Agrippina review – classy dissection of political chicanery

The Grange festival, Hampshire
Anna Bonitatibus is glorious in the title role of this hugely enjoyable version of Handel’s dark comedy

Imperial Rome becomes a modern-day theatre in Walter Sutcliffe’s Grange festival production of Agrippina, Handel’s dark 1709 comedy that takes the events surrounding Nero’s nomination as emperor as the starting point for an acerbic satire on the games played – and lies told – in the name of political expediency.

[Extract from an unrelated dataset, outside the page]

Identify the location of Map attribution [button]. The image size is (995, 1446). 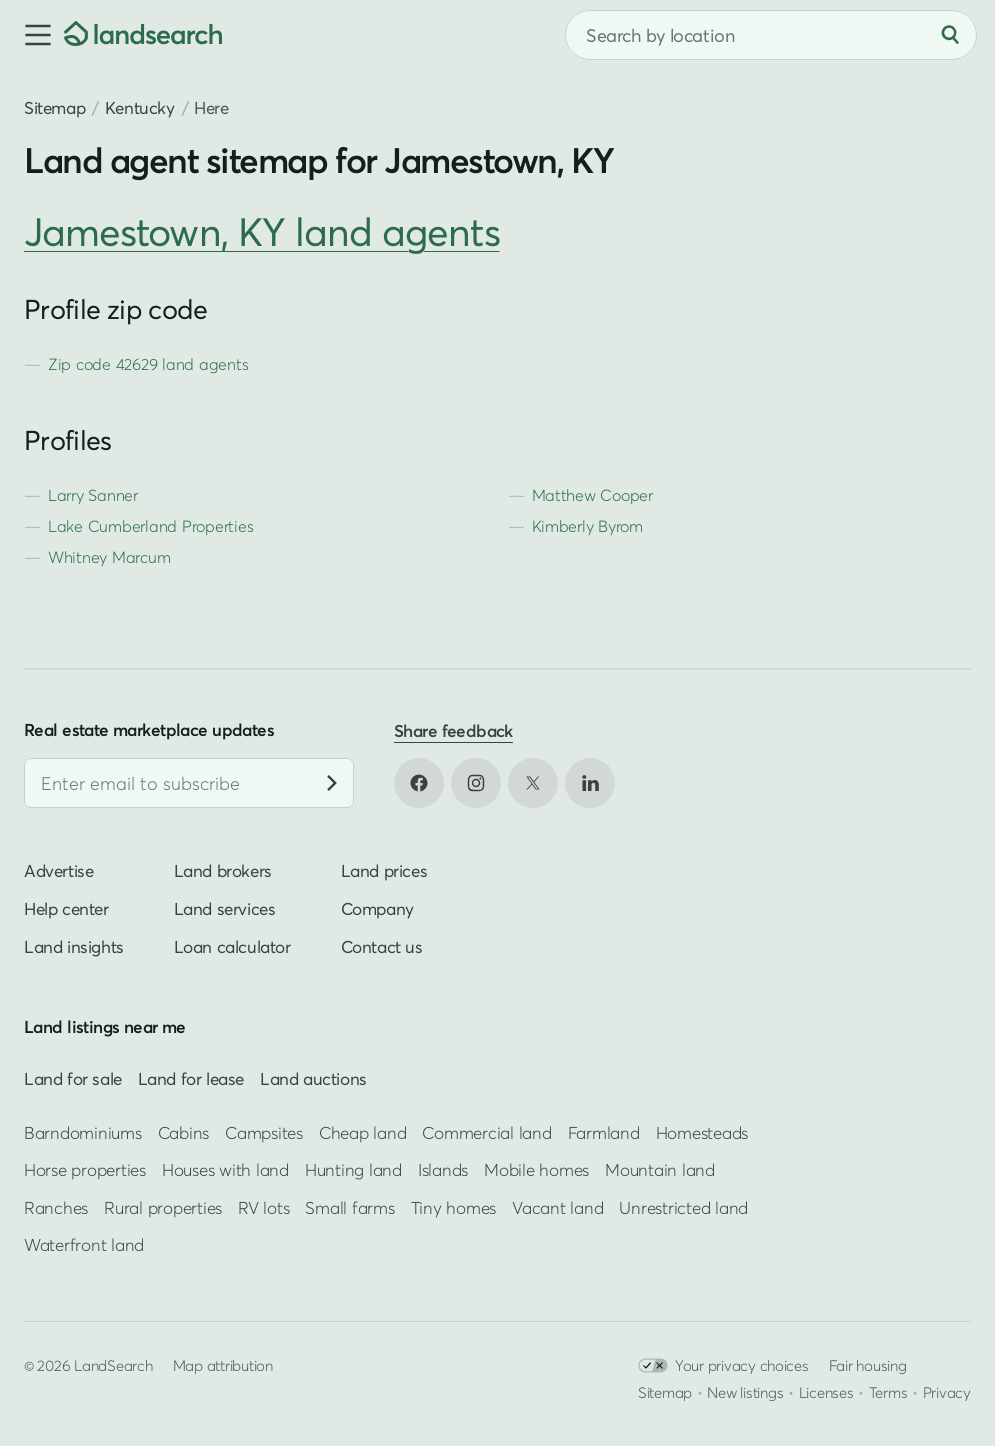
(223, 1365).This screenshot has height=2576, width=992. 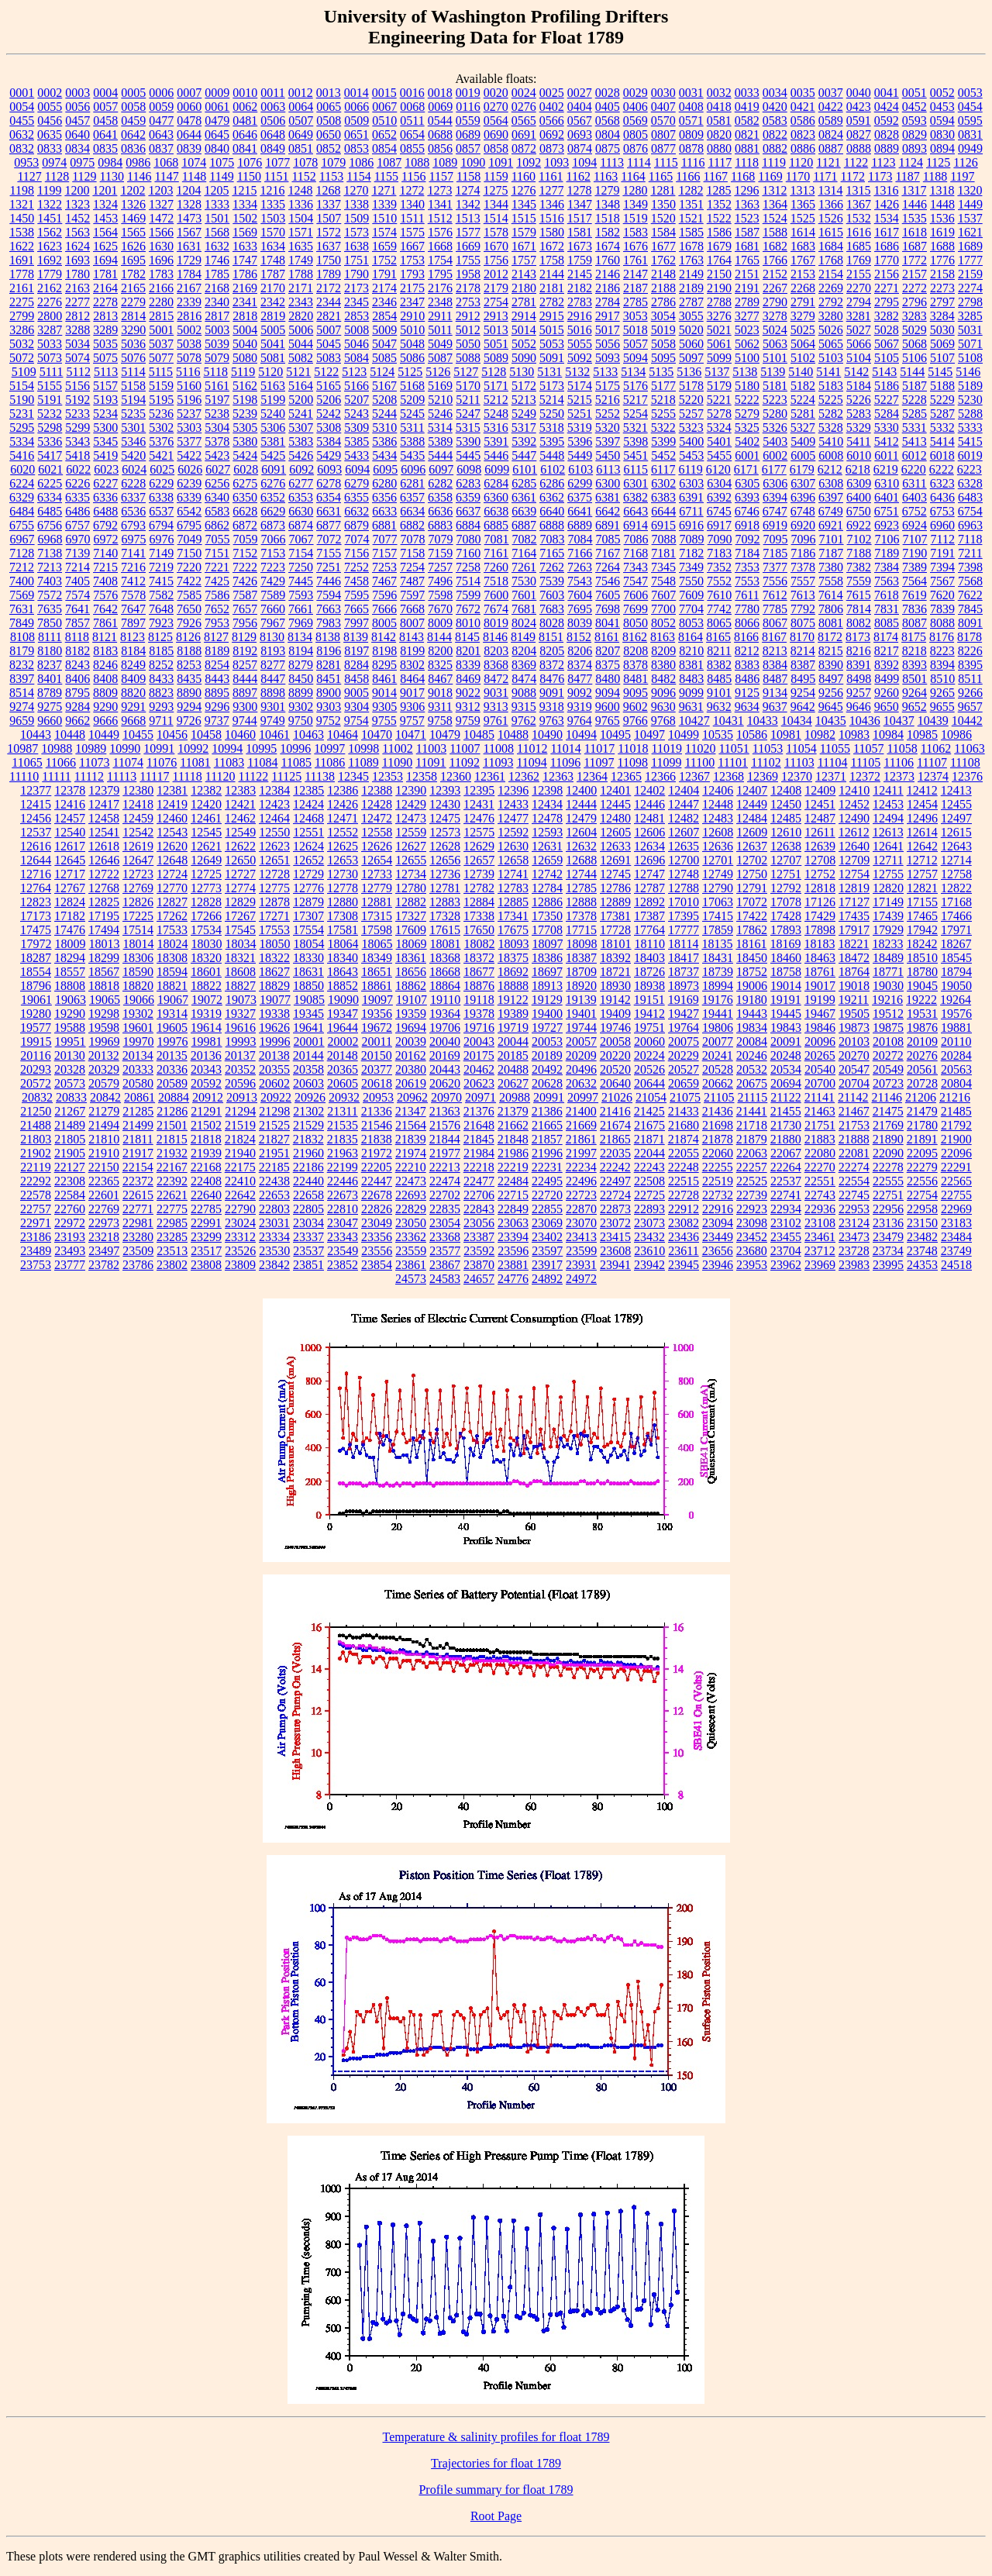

The curtain rises on an auditorium not unlike the one in which the audience is sitting, where we find Anna Bonitatibus’s duplicitous Agrippina setting the protagonists against each other in an attempt to secure the imperial succession for her son. The audience, meanwhile, become the Roman populace as Raffaele Pé’s leather-clad, blinged-up Nerone roams the stalls, touting for support. The set later revolves to reveal a grubby backstage area, where hidden agendas surface as Christopher Ainslie’s idealistic Ottone and Ashley Riches’ dimwit Claudio vie with Nerone for the sexual attentions of Stefanie True’s self-assured Poppea. Sutcliffe’s insights into the self-dramatising nature of political life are clever, astute and wonderfully funny throughout.

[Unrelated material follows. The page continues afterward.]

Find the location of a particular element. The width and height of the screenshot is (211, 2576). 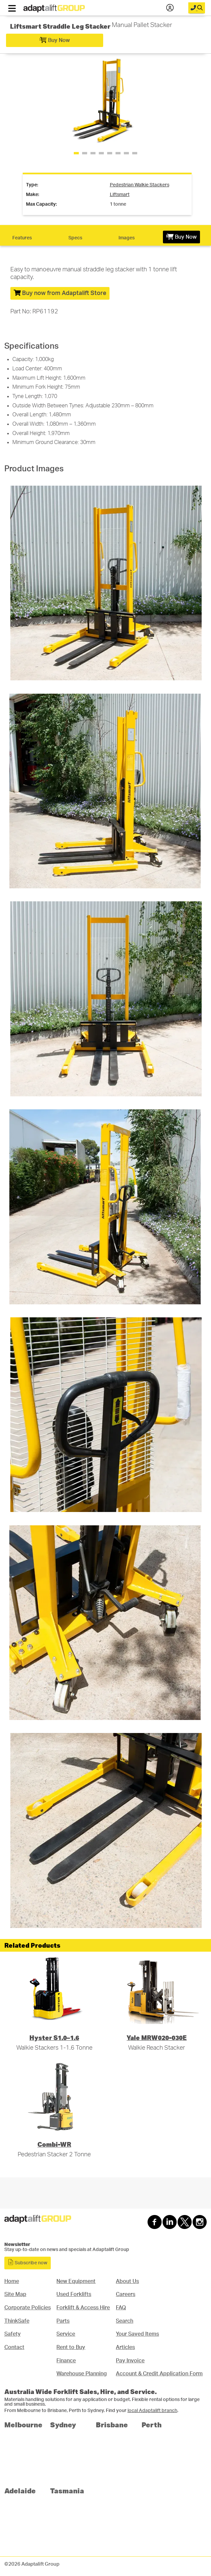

It sounds good, too. Bonitatibus, a great artist, gives a terrific central performance, gloriously sung, with recitatives and arias flawlessly integrated into a dramatic whole. Pé’s voice is a bit grainy, though his swaying sicilianas have bags of insidious charm, and his big coloratura tantrums suggest real malice. Ainslie does exquisite things with Vaghe Fonti, and Riches has fun with Claudio’s preposterously self-important vocal lines. In the pit, the Academy of Ancient Music play with sensuous clarity for Robert Howarth. There are some cuts in the score – a few too many, perhaps – but this is a classy, provocative entertainment, and hugely enjoyable.

• This article was amended on 11 June 2018. Because of an editing error, an earlier version awarded the production one too many stars than the reviewer intended.